Parsing the new OpenStreetMaps PBF file format.

I’ve been playing with the new .PBF file format from OpenStreetMaps for encoding their files, and thus far I’m fairly impressed. The new file format is documented here, and uses Google Protocol Buffers as the binary representation of the objects within the file. The overall file is essentially a sequence of objects written to a single data stream, with each of the elements of the stream encoded using the Google Protocol Buffer file format.

Here’s what I had to do to get a basic Java program up and running.

(1) Download the Google Protocol Buffers library and decompress.

(2) You will now need to build the Google Protocol compiler, in order to compile the .proto files for the OSM file. To do this, cd into the directory where the protocol buffers were created, and compile:

./configure
make
make install

Note that this will install Google’s libraries into your /usr/local directory. If you don’t want that, do what I did:

mkdir /Users/woody/protobuf
./configure --prefix=/Users/woody/protobuf
make
make install

(Full disclosure: I’m using MacOS X Lion.)

(3) Download the protocol buffer definitions for OSM.

(4) Compile them.

(Full disclosure: I downloaded the above files into ~/protobuf, created in step 2 above. When I did this, compiling the files took:

bin/protoc --java_out=. fileformat.proto
bin/protoc --java_out=. osmformat.proto

(5) Compile the descriptor.proto file stored in the downloaded protobuf-2.4.1 directory (created in step 1) src/google/protobuf/descriptor.proto file.

(Full disclosure: I copied this file from it’s location in the protobuf source kit into ~/protobuf created in step 2. I then compiled it with:

bin/protoc --java_out=. descriptor.proto

(6) Create a new Eclipse project. Into that project copy the following into the source kit:

(a) protobuf-2.4.1/java/src/main/java/*
(b) The product files created in steps (4) (~/protobuf/crosby…, ~/protobuf/com…)

(7) Test application

Now it turns out from the description on the OpenStreetMaps PBF file format, the file is encoded using a 4 byte length which gives the length of the BlobHeader record, the BlobHeader record (which contains the raw length of the contents), and a Blob which contains a stream which decodes into a PrimitiveBlock.

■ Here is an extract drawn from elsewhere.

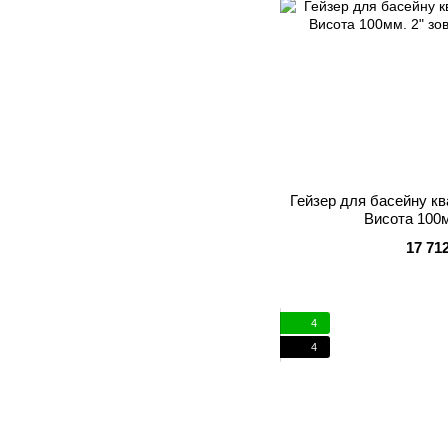
Гейзер для басейну к
Висота 100м
17 71
4
4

The map data is contained in the PrimitiveBlock, and there are multiple PrimitiveBlocks for a single file. So the file sort of looks like a sequence of:

Length (4 bytes)
BlobHeader (encoded using Protocol Buffers)
Blob (encoded using Protocol Buffers)

And the blob object contains a block of data which is either compressed as a zlib deflated stream which can be inflated using the Java InflaterInputStream class, or as raw data.

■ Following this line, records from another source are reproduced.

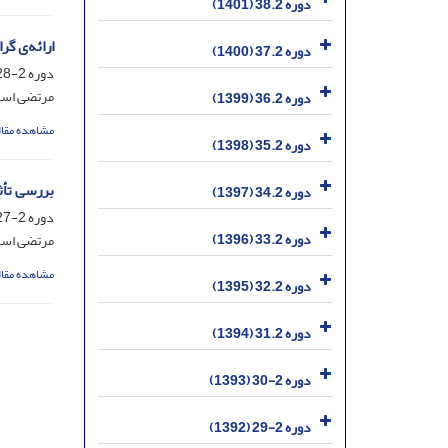
دوره 38.2 (1401)
ارائه‌ی گ
دوره 37.2 (1400)
دوره 2-28، شماره 3، اردیبهشت 1391، صفحه
مرتضی اسم
دوره 36.2 (1399)
مشاهده مقال
دوره 35.2 (1398)
بررسی تأث
دوره 34.2 (1397)
دوره 2-27، شماره 2، خرداد 1390، صفحه
دوره 33.2 (1396)
مرتضی اسم
مشاهده مقال
دوره 32.2 (1395)
دوره 31.2 (1394)
دوره 2-30 (1393)
دوره 2-29 (1392)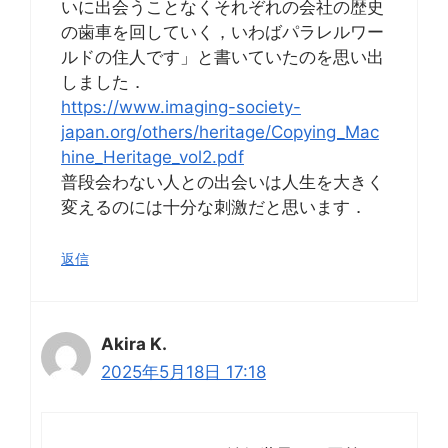
いに出会うことなくそれぞれの会社の歴史
の歯車を回していく，いわばパラレルワー
ルドの住人です」と書いていたのを思い出
しました．
https://www.imaging-society-
japan.org/others/heritage/Copying_Mac
hine_Heritage_vol2.pdf
普段会わない人との出会いは人生を大きく
変えるのには十分な刺激だと思います．
返信
Akira K.
2025年5月18日 17:18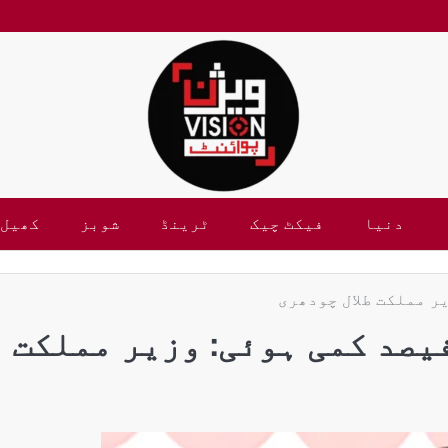
دنیا
فیکٹ چیک
ٹرینڈ
شوبز
کھیل
اں سال سمگلنگ میں 80 فیصد کمی ہوئی: وزیر مملکت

And there are N of these things.

Given this, here is some sample code which I used to successfully deserialize the data from the stored file us-pacific.osm.pbf:

import java.io.DataInputStream;
import java.io.FileInputStream;
import java.io.InputStream;
import java.util.zip.InflaterInputStream;

import crosby.binary.Fileformat.Blob;
import crosby.binary.Fileformat.BlobHeader;
import crosby.binary.Osmformat.HeaderBlock;
import crosby.binary.Osmformat.PrimitiveBlock;

public class Main
{

	/**
	 * @param args
	 */
	public static void main(String[] args)
	{
		try {
			FileInputStream fis = new FileInputStream("us-pacific.osm.pbf");
			DataInputStream dis = new DataInputStream(fis);
			
			for (;;) {
				if (dis.available() <= 0) break;
				
				int len = dis.readInt();
				byte[] blobHeader = new byte[len];
				dis.read(blobHeader);
				BlobHeader h = BlobHeader.parseFrom(blobHeader);
				byte[] blob = new byte[h.getDatasize()];
				dis.read(blob);
				Blob b = Blob.parseFrom(blob);

				InputStream blobData;
				if (b.hasZlibData()) {
					blobData = new InflaterInputStream(b.getZlibData().newInput());
				} else {
					blobData = b.getRaw().newInput();
				}
				System.out.println("> " + h.getType());
				if (h.getType().equals("OSMHeader")) {
					HeaderBlock hb = HeaderBlock.parseFrom(blobData);
					System.out.println("hb: " + hb.getSource());
				} else if (h.getType().equals("OSMData")) {
					PrimitiveBlock pb = PrimitiveBlock.parseFrom(blobData);
					System.out.println("pb: " + pb.getGranularity());
				}
			}
			
			fis.close();
		}
		catch (Exception ex) {
			ex.printStackTrace();
		}
	}
}

Note that we successfully parse the OSMHeader block and the PrimitiveBlock objects. (Each OSM file contains a header block and N self-contained primitive blocks.)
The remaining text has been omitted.